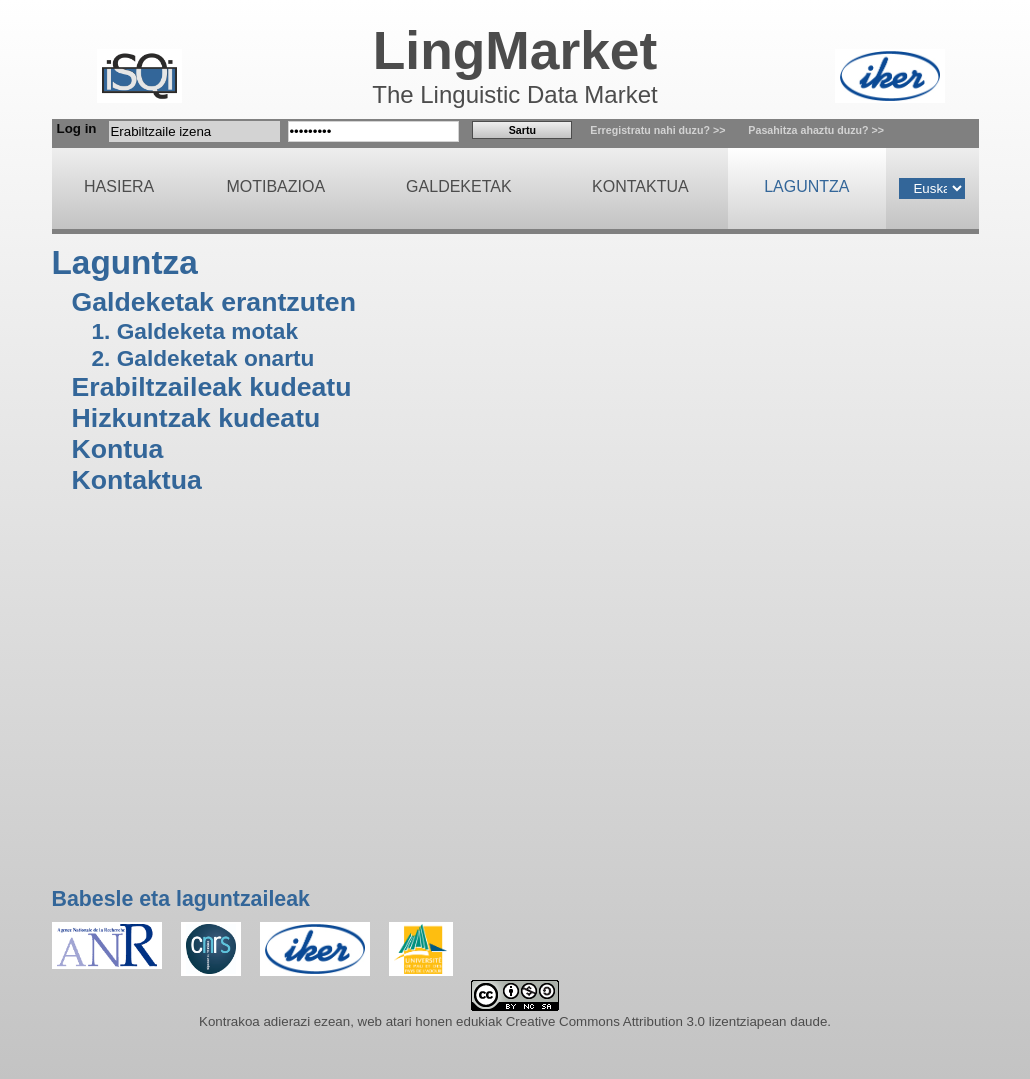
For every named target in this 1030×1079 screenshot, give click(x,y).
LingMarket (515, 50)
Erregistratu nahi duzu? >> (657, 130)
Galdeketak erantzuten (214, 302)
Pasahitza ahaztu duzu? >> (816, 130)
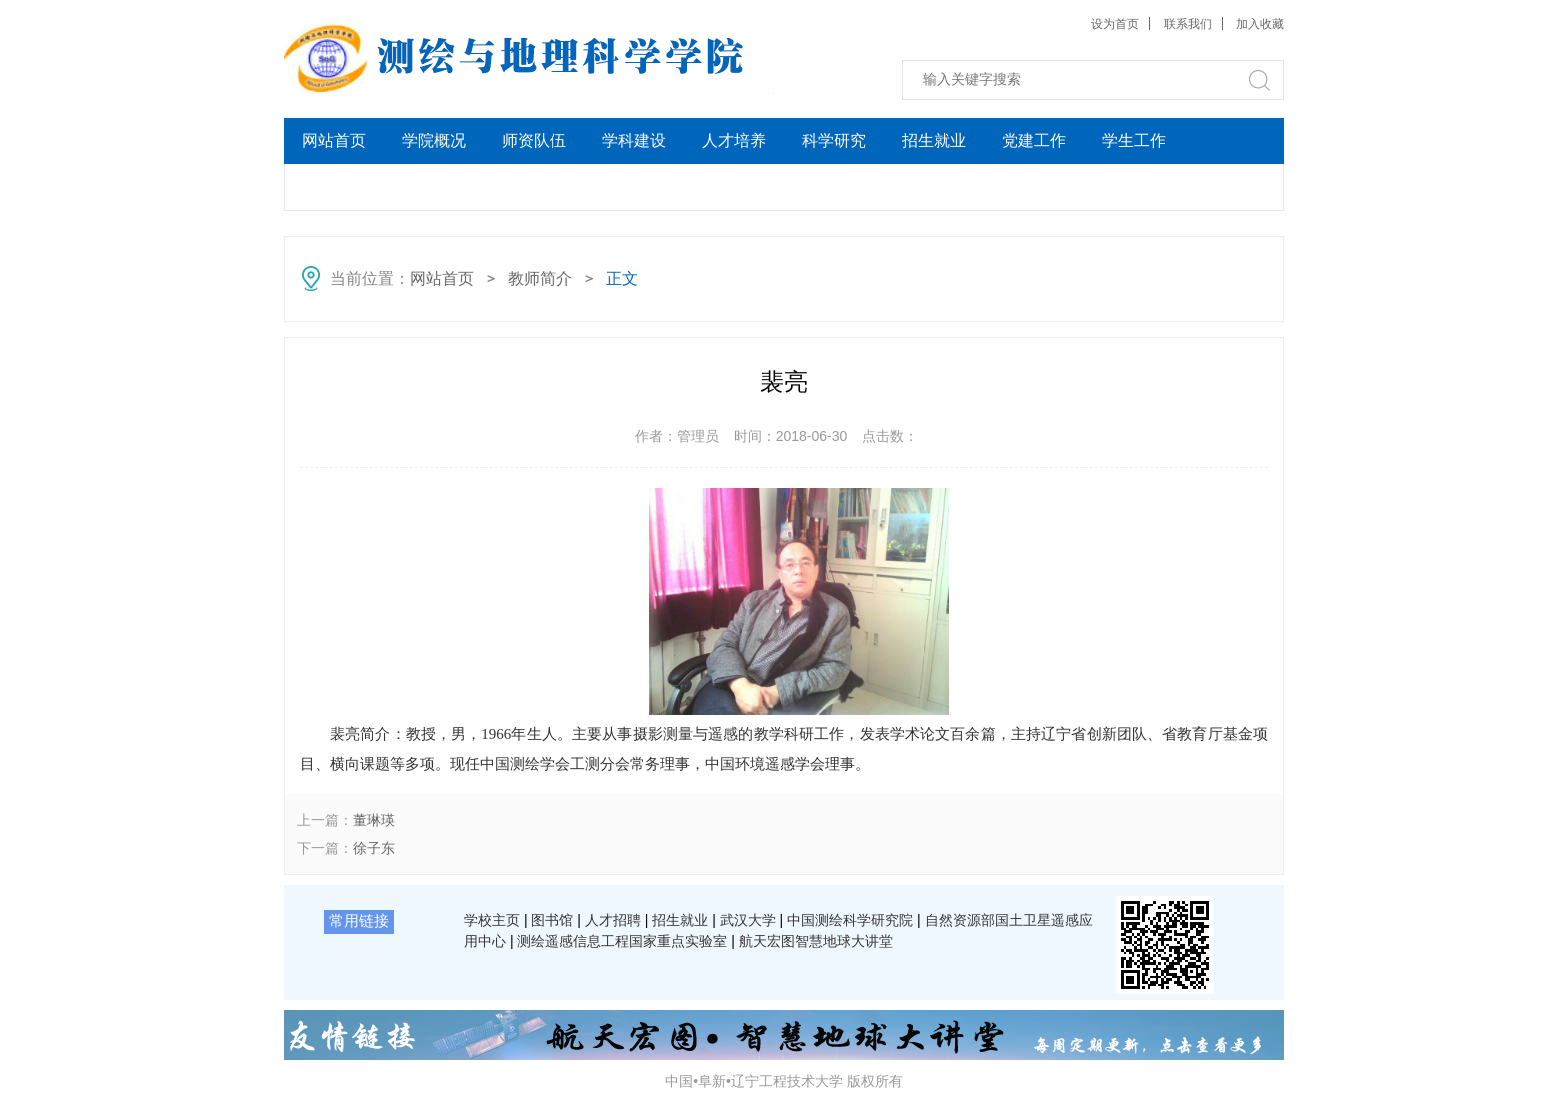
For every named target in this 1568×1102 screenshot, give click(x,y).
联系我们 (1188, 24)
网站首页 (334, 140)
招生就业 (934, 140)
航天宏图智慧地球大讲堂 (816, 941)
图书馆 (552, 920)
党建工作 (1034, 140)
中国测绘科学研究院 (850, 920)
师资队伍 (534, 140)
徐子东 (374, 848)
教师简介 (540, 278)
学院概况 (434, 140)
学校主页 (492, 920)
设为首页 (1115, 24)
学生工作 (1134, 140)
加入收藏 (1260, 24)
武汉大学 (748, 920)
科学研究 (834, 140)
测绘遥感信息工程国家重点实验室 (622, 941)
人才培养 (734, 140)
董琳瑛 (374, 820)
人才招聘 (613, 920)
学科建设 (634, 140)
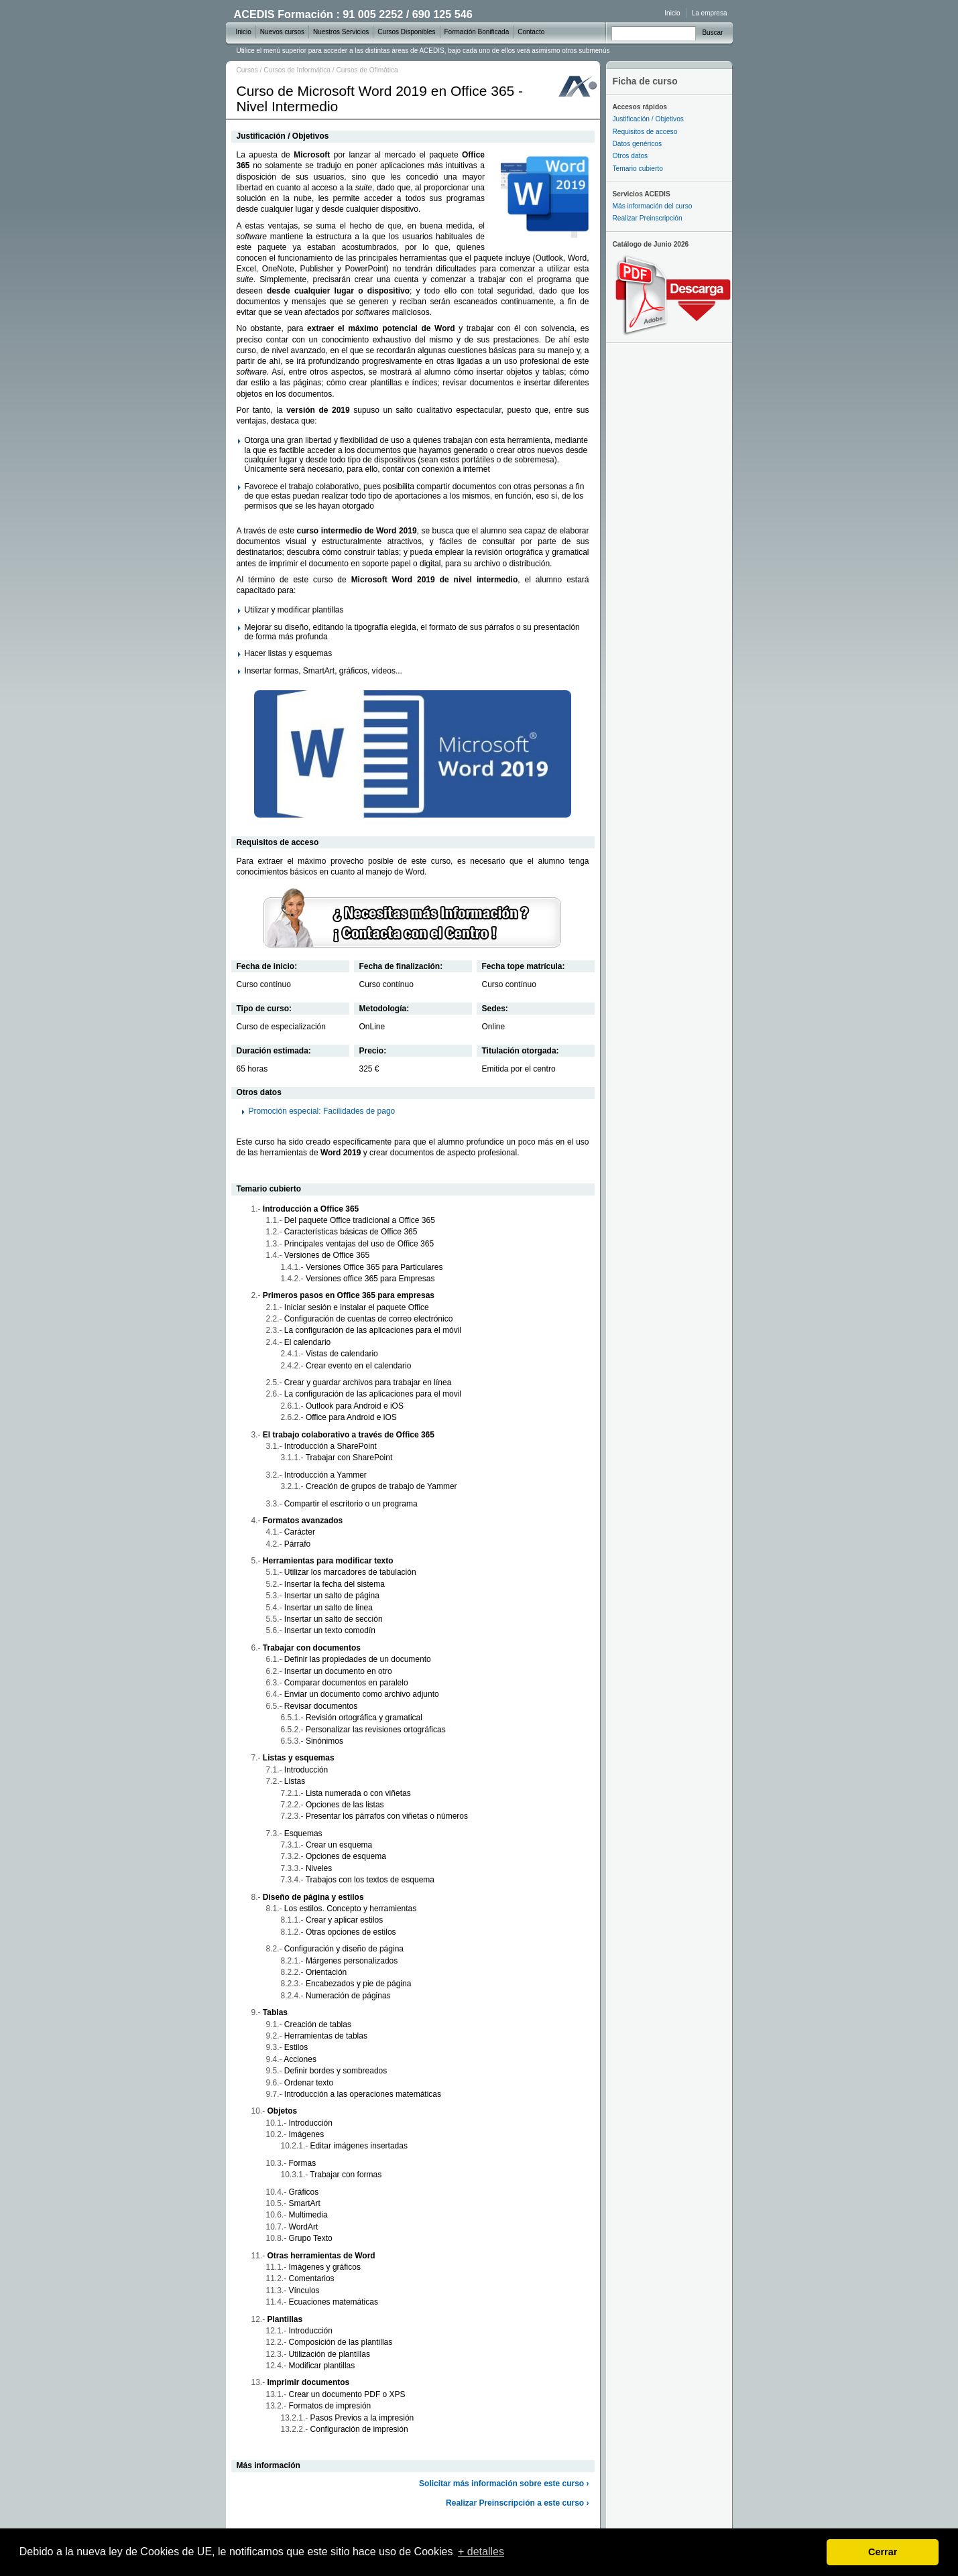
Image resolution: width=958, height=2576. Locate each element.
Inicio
___
Required action >> The whole listing above, word for word: repeat it with the pictures excluded.

Output below >>
For every named target in this 1030×1079 screenshot, give click(x,y).
LingMarket (515, 50)
Erregistratu nahi duzu? >> (657, 130)
Galdeketak erantzuten (214, 302)
Pasahitza ahaztu duzu? >> (816, 130)
For every named target in this 1568×1102 screenshot, give click(x,y).
联系我们 (1188, 24)
网站首页 (334, 140)
招生就业 (934, 140)
航天宏图智慧地球大讲堂 (816, 941)
图书馆 (552, 920)
党建工作 (1034, 140)
中国测绘科学研究院 (850, 920)
师资队伍 (534, 140)
徐子东 (374, 848)
教师简介 (540, 278)
学院概况 (434, 140)
学校主页 (492, 920)
设为首页 (1115, 24)
学生工作 (1134, 140)
加入收藏 (1260, 24)
武汉大学 (748, 920)
科学研究 (834, 140)
测绘遥感信息工程国家重点实验室 (622, 941)
人才培养 (734, 140)
董琳瑛 (374, 820)
人才招聘 (613, 920)
学科建设 (634, 140)
Image resolution: width=958, height=2576. Locate each element.
Inicio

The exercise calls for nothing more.